__Problem__. Pictures must be dropped from the copy of the entries below; all else is returned exactly.

__Dataset excerpts__.
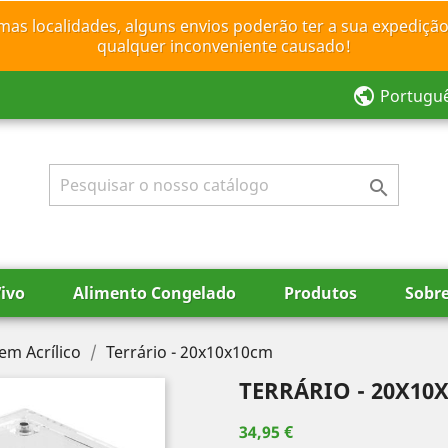
mas localidades, alguns envios poderão ter a sua expedição
qualquer inconveniente causado!
public
Portugu

ivo
Alimento Congelado
Produtos
Sobr
em Acrílico
Terrário - 20x10x10cm
TERRÁRIO - 20X10
34,95 €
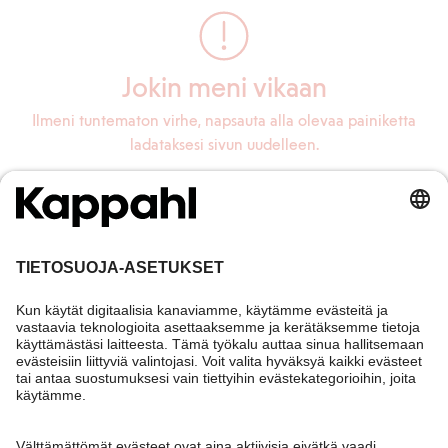
Jokin meni vikaan
Ilmeni tuntematon virhe, napsauta alla olevaa painiketta
ladataksesi sivun uudelleen.
Lataa sivu uudelleen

__Answer section__.
mas localidades, alguns envios poderão ter a sua expedição
qualquer inconveniente causado!
public
Portugu

ivo
Alimento Congelado
Produtos
Sobr
em Acrílico
Terrário - 20x10x10cm
TERRÁRIO - 20X10
34,95 €
Jokin meni vikaan
Ilmeni tuntematon virhe, napsauta alla olevaa painiketta
ladataksesi sivun uudelleen.
Lataa sivu uudelleen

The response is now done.